Task description:
Look below for the line that contains "Versionsgeschichte" and the line that contains "uropéennes à prix", then restate both of them and every line in between, exactly. No picture goes in the copy.
________________________
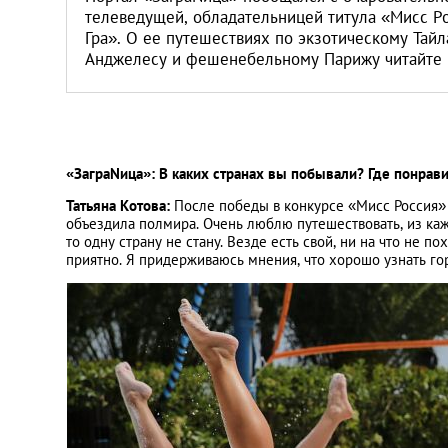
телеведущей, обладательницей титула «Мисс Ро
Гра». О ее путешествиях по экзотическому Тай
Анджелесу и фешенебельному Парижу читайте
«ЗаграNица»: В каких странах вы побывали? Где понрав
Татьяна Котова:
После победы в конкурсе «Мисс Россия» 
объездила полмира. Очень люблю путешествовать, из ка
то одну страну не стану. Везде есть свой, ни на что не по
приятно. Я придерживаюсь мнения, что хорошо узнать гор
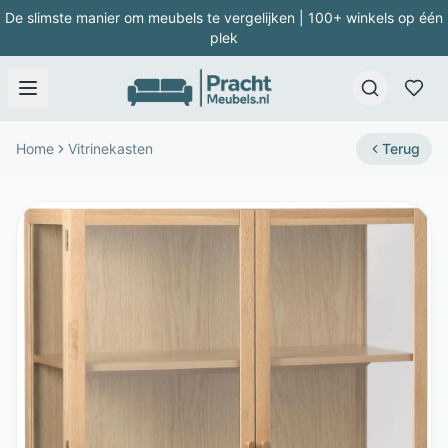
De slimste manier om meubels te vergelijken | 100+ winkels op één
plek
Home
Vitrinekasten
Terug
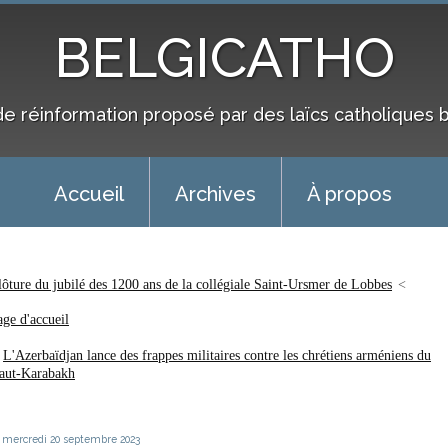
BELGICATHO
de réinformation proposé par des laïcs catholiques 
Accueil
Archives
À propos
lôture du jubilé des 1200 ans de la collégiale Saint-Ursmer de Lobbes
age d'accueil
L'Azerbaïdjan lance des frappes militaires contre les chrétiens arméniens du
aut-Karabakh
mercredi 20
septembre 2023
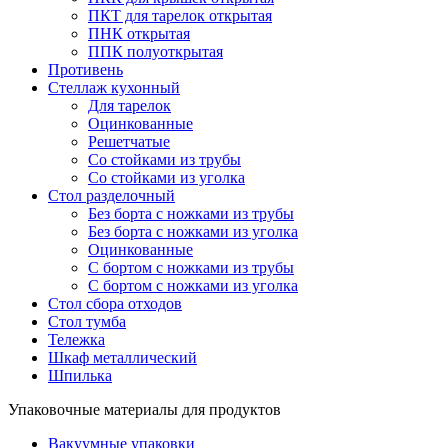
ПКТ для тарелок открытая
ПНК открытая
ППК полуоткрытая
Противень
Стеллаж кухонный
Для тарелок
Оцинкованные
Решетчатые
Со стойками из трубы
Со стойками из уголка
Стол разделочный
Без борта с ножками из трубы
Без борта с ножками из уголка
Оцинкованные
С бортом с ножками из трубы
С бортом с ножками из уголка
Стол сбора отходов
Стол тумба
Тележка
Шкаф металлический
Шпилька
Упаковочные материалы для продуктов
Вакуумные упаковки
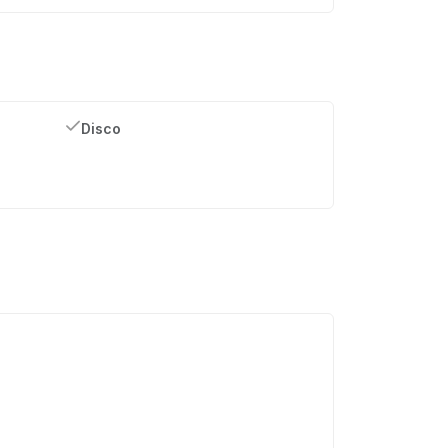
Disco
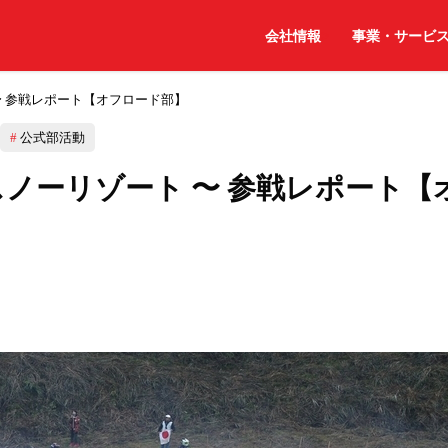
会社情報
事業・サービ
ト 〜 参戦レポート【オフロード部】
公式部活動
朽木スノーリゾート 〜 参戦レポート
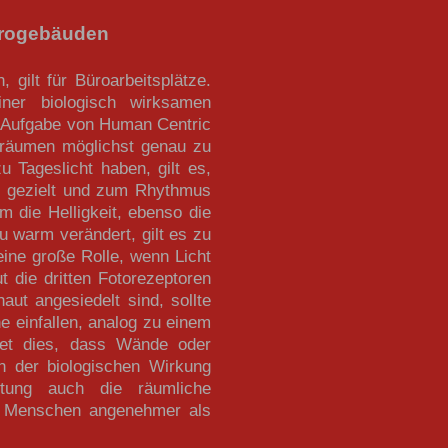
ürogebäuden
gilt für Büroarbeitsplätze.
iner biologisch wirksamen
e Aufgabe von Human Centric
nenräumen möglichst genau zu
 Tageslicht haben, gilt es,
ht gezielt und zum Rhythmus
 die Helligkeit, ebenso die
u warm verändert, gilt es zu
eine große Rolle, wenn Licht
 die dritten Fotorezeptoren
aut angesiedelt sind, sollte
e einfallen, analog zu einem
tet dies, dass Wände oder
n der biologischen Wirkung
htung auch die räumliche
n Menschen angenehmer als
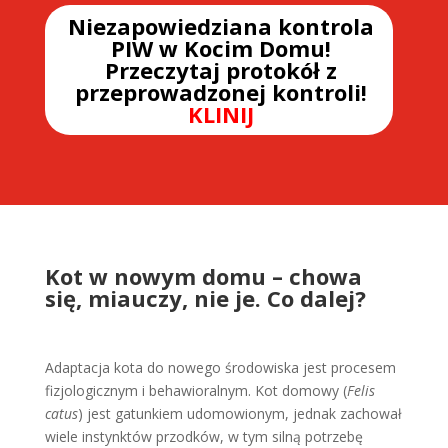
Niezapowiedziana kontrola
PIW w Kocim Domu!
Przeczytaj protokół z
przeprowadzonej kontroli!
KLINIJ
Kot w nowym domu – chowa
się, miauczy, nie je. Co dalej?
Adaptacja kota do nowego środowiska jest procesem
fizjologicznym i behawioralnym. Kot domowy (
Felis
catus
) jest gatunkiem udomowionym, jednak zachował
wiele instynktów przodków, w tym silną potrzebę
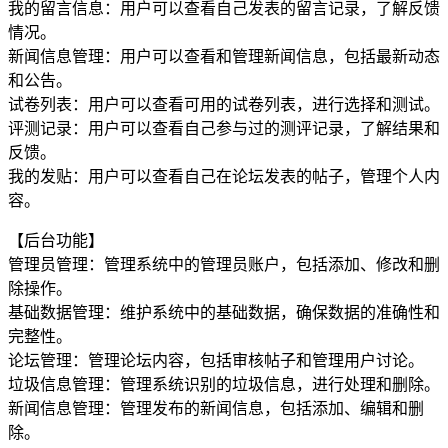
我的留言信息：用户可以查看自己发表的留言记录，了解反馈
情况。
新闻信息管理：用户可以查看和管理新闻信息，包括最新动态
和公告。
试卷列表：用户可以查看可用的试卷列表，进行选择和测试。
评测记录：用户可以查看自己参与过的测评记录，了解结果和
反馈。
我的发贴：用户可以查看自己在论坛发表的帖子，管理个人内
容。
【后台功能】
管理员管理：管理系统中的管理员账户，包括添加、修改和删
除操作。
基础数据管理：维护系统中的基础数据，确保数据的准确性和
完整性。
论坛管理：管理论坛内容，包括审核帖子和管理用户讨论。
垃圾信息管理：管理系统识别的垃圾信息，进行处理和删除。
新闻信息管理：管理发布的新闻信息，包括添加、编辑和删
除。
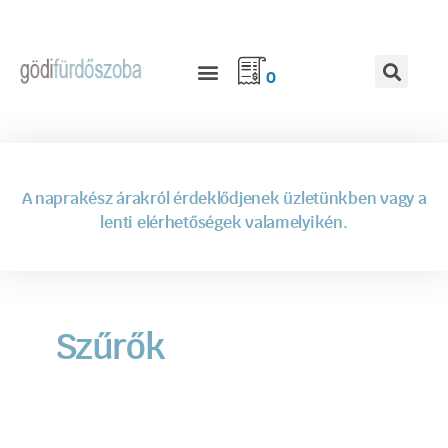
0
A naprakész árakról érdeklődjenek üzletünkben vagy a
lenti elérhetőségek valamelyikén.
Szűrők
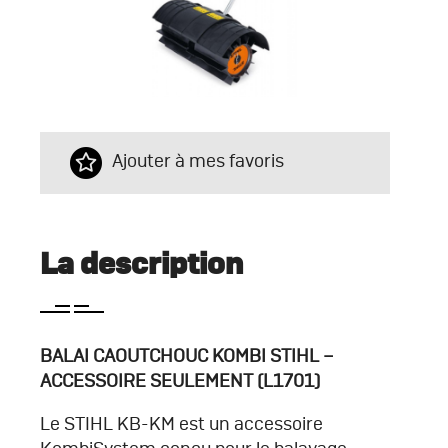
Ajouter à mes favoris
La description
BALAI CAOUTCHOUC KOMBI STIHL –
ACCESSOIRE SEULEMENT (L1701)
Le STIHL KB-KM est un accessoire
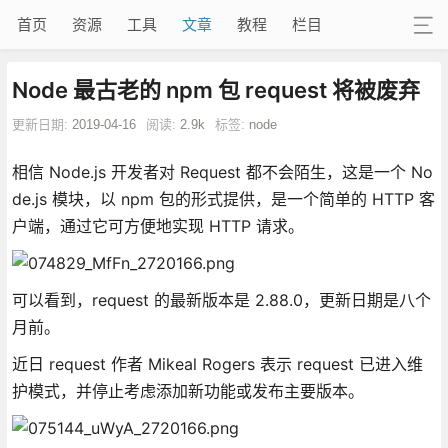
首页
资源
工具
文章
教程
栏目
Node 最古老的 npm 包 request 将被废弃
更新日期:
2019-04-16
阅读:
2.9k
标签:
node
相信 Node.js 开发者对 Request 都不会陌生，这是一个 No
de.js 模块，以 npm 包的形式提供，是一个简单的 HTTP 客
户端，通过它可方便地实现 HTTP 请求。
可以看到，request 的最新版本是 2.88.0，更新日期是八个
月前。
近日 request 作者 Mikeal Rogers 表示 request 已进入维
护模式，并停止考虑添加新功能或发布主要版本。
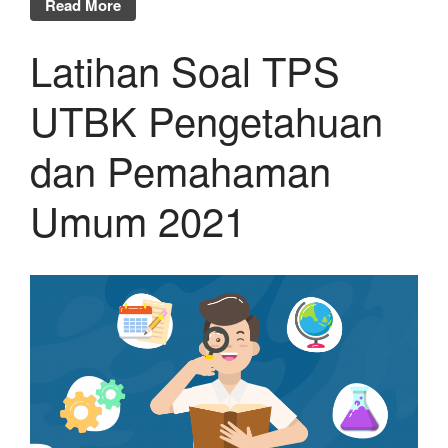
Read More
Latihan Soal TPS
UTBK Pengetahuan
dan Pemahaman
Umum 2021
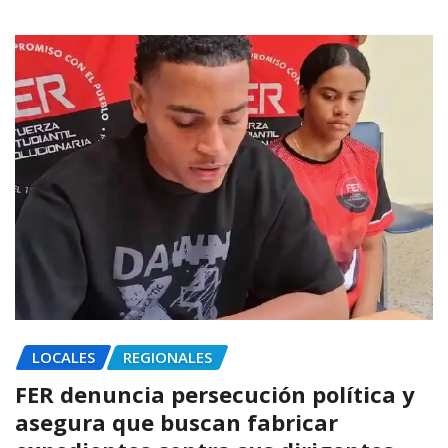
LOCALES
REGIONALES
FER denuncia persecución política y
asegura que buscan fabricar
________________________
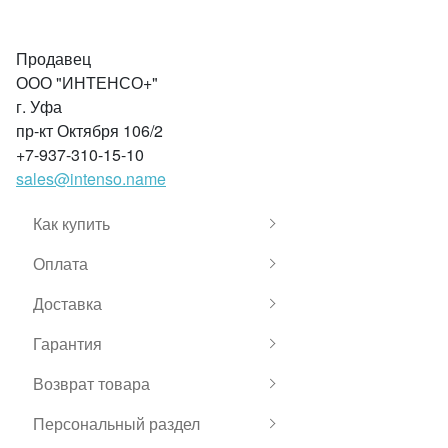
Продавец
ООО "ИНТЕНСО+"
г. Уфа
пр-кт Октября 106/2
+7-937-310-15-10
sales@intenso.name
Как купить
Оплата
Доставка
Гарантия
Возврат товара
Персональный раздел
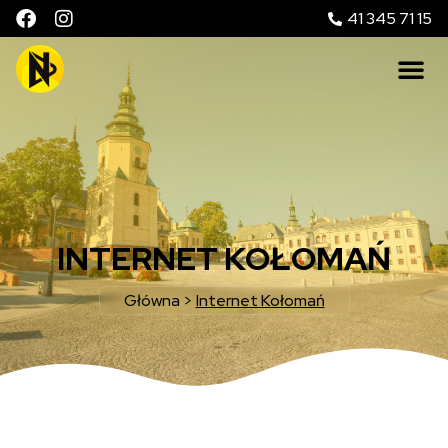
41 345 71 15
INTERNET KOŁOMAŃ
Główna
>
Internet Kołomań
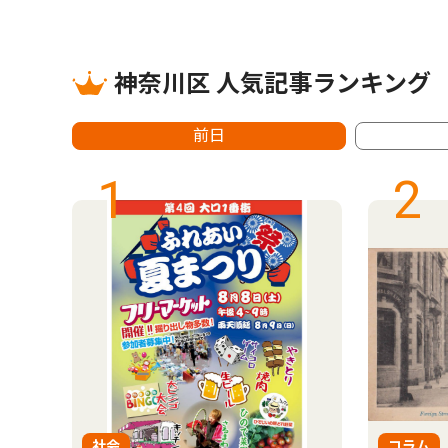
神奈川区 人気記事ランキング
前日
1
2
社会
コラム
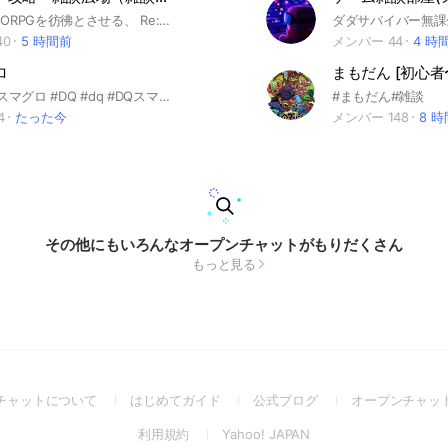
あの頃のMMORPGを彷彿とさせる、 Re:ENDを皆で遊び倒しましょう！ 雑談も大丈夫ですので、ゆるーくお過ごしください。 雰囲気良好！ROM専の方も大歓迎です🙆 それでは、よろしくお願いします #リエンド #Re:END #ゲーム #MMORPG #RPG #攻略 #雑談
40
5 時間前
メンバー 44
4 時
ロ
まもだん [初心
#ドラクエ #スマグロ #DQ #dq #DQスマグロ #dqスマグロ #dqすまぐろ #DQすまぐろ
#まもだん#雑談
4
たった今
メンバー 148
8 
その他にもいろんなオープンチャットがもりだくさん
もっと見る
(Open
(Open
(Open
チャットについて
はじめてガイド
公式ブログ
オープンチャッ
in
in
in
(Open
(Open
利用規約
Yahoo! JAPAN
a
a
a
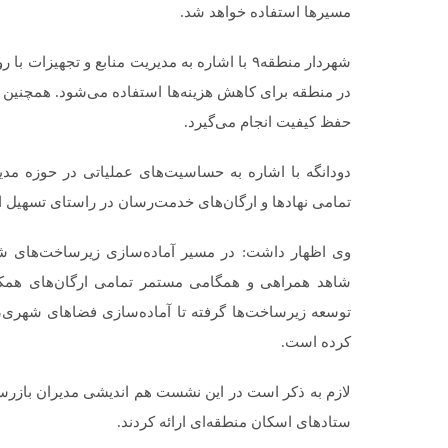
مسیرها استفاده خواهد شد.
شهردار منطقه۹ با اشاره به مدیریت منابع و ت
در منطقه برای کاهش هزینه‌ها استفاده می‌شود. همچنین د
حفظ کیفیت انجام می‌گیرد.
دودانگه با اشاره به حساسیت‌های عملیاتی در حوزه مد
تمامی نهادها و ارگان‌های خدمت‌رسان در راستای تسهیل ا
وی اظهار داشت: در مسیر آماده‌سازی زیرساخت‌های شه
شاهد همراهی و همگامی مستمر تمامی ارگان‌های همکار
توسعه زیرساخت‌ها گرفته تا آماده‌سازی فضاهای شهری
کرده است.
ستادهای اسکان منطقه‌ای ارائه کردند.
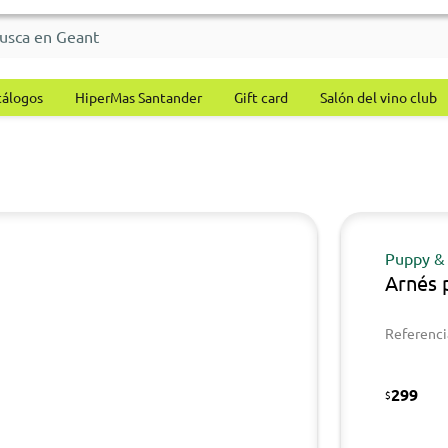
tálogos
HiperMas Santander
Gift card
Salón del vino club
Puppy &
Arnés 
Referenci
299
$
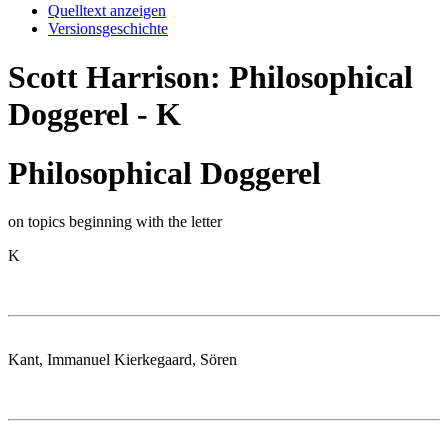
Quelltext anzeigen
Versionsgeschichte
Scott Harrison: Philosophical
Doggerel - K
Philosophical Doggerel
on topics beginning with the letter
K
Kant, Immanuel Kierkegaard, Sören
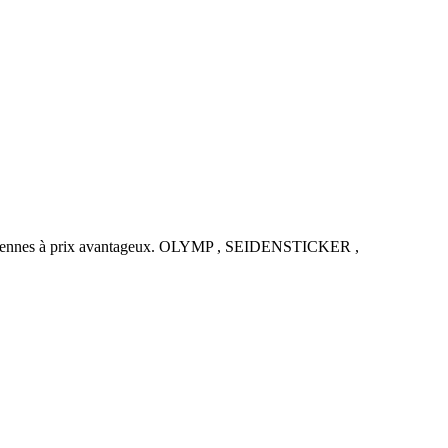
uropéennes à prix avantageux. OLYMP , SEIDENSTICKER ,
________________________
Task answer:
Versionsgeschichte
Scott Harrison: Philosophical
Doggerel - K
Philosophical Doggerel
on topics beginning with the letter
K
Kant, Immanuel Kierkegaard, Sören
uropéennes à prix avantageux. OLYMP , SEIDENSTICKER ,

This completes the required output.